Added: The closest thing (I think) that we can write in the sense of ascertaining to what degree there is "a common element" to all vector spaces is that the category of $\Bbb F$-vector spaces has initial objects, id est, there are vector spaces $I$ such that for all vector spaces $V$ there is exactly one linear map $f^I_V:I\to V$. Such spaces are canonically isomorphic and they are exactly the zero-dimensional vector spaces. The maps $f^I_V$ also happen to be all injective. This is, however, a somewhat different notion than the one you are speaking of: it's really more along the lines of identifying a canonical element of each vector space, more than it is about identifying a common element.
Solution 2:
By definition, a vector space is a nonempty set that follows the axioms, one of which is the 0 vector. What this means is that if two vector spaces are BOTH subspaces of some common space, their intersection is nonempty and thus has the shared $0$ vector of the common bigger space. However, if the vector spaces are not both subspaces of some common space, then their intersection will be the empty set (and thus not a vector space)
Solution 3:
Considering the case of vector spaces which share a common superset, taking for example where both are subsets of $\mathbb R^3,$ I do think it's worth mentioning that there is a technicality under which they can possibly not share any common elements, so long as they are not subspaces of $\mathbb R^3$. This is possible if we allow the vector spaces to have an alternative definition of the $+$ and $\cdot$ operations.
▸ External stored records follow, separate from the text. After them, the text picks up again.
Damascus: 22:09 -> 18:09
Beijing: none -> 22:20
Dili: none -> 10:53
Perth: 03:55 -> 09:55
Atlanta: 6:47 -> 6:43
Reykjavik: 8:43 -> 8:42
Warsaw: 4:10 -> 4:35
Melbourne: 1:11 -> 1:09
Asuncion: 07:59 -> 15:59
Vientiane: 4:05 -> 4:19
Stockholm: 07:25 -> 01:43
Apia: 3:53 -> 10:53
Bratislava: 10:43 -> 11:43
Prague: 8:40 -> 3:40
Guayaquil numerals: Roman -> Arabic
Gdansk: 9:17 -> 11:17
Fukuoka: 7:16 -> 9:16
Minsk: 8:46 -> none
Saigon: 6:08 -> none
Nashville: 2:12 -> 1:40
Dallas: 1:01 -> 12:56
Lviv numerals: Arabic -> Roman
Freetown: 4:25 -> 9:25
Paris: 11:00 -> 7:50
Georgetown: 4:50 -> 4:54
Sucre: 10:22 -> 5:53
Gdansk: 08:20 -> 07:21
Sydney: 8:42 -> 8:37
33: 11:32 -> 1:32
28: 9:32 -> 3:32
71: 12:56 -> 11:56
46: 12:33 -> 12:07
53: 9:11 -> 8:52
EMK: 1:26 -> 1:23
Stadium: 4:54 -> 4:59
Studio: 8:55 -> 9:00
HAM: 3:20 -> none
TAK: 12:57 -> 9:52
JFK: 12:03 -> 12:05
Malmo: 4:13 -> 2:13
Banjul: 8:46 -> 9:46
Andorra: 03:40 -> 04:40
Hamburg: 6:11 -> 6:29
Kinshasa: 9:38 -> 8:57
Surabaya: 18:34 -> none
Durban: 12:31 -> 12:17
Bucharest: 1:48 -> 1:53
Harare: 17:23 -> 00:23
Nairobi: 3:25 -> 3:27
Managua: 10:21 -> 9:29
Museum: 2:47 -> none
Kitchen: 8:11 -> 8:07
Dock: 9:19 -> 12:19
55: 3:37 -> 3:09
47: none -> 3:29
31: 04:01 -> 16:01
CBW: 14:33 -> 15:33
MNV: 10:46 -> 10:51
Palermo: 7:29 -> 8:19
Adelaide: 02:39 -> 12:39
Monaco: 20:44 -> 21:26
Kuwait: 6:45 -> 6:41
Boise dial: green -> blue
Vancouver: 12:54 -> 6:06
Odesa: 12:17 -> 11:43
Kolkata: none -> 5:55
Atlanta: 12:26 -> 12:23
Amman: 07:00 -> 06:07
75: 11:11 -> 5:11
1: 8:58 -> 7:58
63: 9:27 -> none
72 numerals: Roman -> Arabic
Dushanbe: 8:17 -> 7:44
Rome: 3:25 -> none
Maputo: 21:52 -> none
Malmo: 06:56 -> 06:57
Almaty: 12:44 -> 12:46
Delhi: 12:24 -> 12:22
Consider, for instance, the set $V_{\vec{a}} = \{\vec{a}\},$ for any vector $\vec{a} \in \mathbb R^3.$ If we allow the definitions $\vec{x} + \vec{y} = \vec{x}$ and $c \cdot \vec{x} = \vec{x}$ for all $\vec{x}, \vec{y} \in V_{\vec{a}}$ and $c \in \mathbb R,$ then $V_{\vec{a}}$ trivially satisfies all of the vector space axioms under these definitions. (noting that the commutativity of addition holds because for any pair of $\vec{x}$ and $\vec{y}$ in $V_{\vec{a}},$ it must be true that $\vec{x} = \vec{y}$)
In particular we can note that the zero vector under these operations can be any vector, so there is no issue here where the vector spaces must share a zero vector. Now, for any distinct $\vec{a}$ and $\vec{b}$ in $\mathbb R^3,$ we can construct two vector spaces $V_{\vec{a}}$ and $V_{\vec{b}}$ which share no common elements.
However, if we require that both of our vector spaces be subspaces of some parent vector space, then this construction fails to produce two disjoint vector spaces because the parent vector space must be a singleton in order for the commutativity property to hold, meaning that the single element of both of our vector spaces must be the same element, which is the zero vector of the parent vector space. There is another construction we can do where the vector spaces consider different operations, but this also fails for this case because a subspace of a vector space must consider the same operations as the parent vector space. Because of that restriction, we can prove, for the reason that you pointed out and the uniqueness of the zero vector in a vector space, that two subspaces of any vector space must at least share the parent vector space's zero vector.